Encode your message by typing each letter in turn and copying down the letter shown on the display into the 'cipher text' box immediately below the plaintext.
You can check that you've encoded your message properly by decoding it again. First reset the rotors by pressing the ESC or HOME key. Then type in the cipher text one letter at a time and verify that it matches the plaintext in the boxes above.
Sample Enigma messages to decode
Here are some sample Enigma messages for you to practice decoding. See the Enigma practice answers.
1. Encoded using the default rotor, reflector and plug settings (i.e. you don't need to change them).
OPGN DXCF WEVT NRSD ULTP
2. Encoded with rotors 7, 1, 3 and reflector C.

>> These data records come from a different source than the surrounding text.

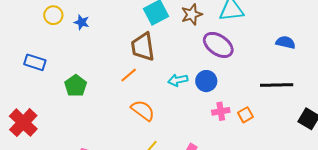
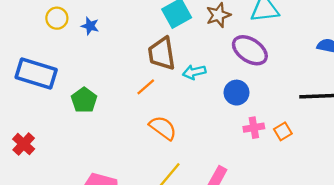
blue rectangle: (35, 62) -> (36, 73), size x1.6
cyan arrow: (178, 80) -> (194, 72), moved
red cross: (23, 123) -> (24, 144), size x0.7

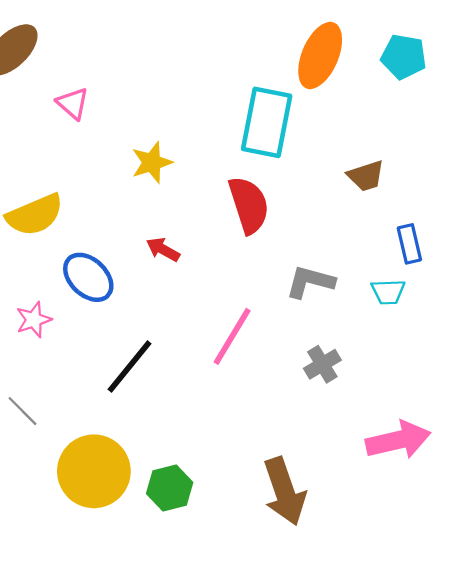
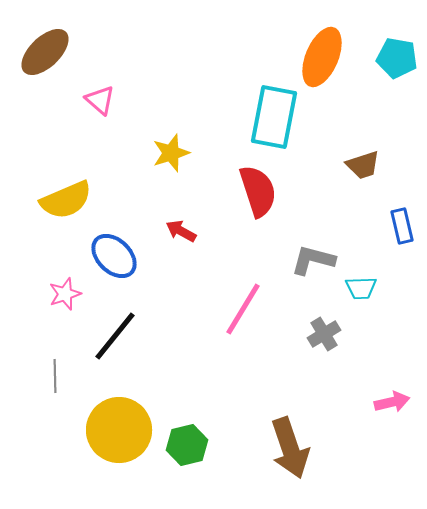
cyan trapezoid: (388, 292) -> (361, 288), moved
black line: (130, 366) -> (115, 336), moved
gray line: (23, 411) -> (55, 376), turned 44
pink arrow: (398, 440) -> (392, 402), size x0.6

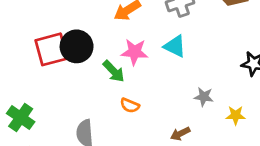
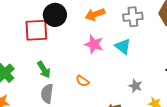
black circle: (77, 46) -> (55, 15), moved
green arrow: (114, 71) -> (44, 70), moved

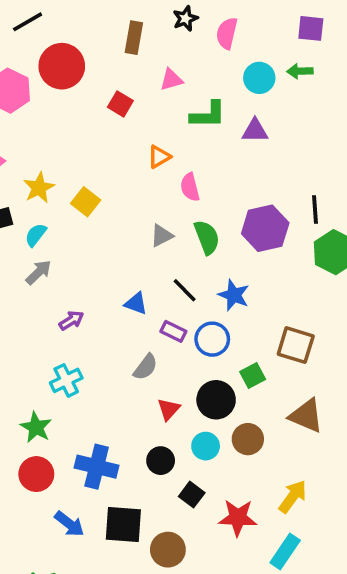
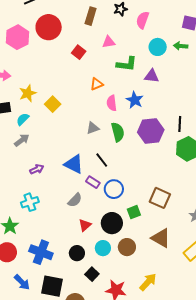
blue star: (234, 295) -> (135, 100), moved
blue triangle: (136, 304) -> (74, 164), size x1.5

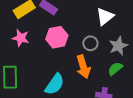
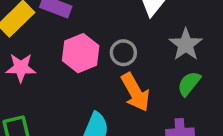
gray circle: (90, 43) -> (123, 53), moved

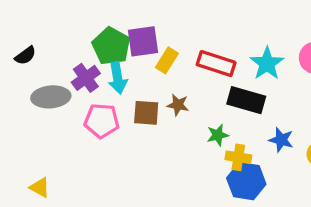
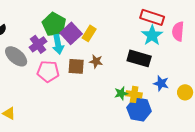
purple square: (143, 41) -> (71, 33), moved, turned -35
red rectangle: (216, 64) -> (152, 17), moved
gray ellipse: (51, 97) -> (16, 56), turned 45
green star: (218, 135) -> (121, 93), moved

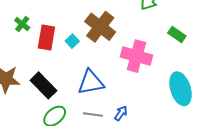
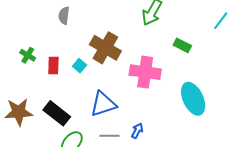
red rectangle: (46, 38) -> (53, 65), size x0.7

ZUZB PCBG EOGY TRPB VUXG QTIX AWHT ZDZV ITOA
3. This is a real message (in German naturally) sent by Admiral Dönitz to the U-boat commanders just after Hitler's death, on 30 April 1945. Use the Day 1 settings from the Enigma Machine Code Book to decode it. (Note that umlauts can't be encoded directly so are represented by extra E's.)
WGLS CWYJ NLAY YMPW KSPP IKBK QDUA JVKO BLSS HIBO MHWO
Enigma Machine Key Guide
F1 - displays a help message.
F2 - selects the rotors. Type 1 to 8 for each of the left, centre and right rotors. Note that you can't use the same rotor more than once, and changing the rotors automatically resets all the ring and start positions to A.
shift F2 - displays the current rotor selection (1 to 8 for each of the left, centre and right rotors).
F3 - sets the ring positions for the rotors. Type A to Z for each of the left, centre and right rotors.
shift F3 - displays the current ring positions (A to Z for each of the left, centre and right rotors).
F4 - sets the rotor start positions. Type A to Z for each of the left, centre and right rotors.
shift F4 - displays the rotor start positions (A to Z for each of the left, centre and right rotors).
shift F5 - displays the current rotor positions (A to Z for each of the left, centre and right rotors). As the letters in a message are typed the rotors rotate, so their positions are continually changing. The right-hand rotor moves on every key press, and at certain positions the rotation 'carries' to the next rotor in line.
F6 - sets the current reflector. Type B or C.
shift F6 - displays the current reflector (B or C).
F7 - sets the plug board. Type up to 13 pairs of letters A to Z. Press the ENTER or 'return' key after the last pair. Note that you can't connect a letter to itself, nor use the same letter more than once. F7 followed immediately by ENTER will clear all the plugs.
shift F7 - displays the plug board (up to 13 pairs A to Z).
ESC or HOME - resets all the rotors to their start positions (i.e. clears the message). The display flashes twice to acknowledge.
DELETE or 'backspace' - deletes the last letter entered (i.e. steps the rotors back one position). The keyboard LED's flash twice to acknowledge. Note that there is only a single level of delete (the real Enigmas didn't have a delete key at all!).
While waiting for a setting to be entered The Enigma Machine displays '?' . If an invalid key is pressed it will display '!'.
Default settings - rotors 1, 2, 3; rings A, A, A; start A, A, A; reflector B; no plugs.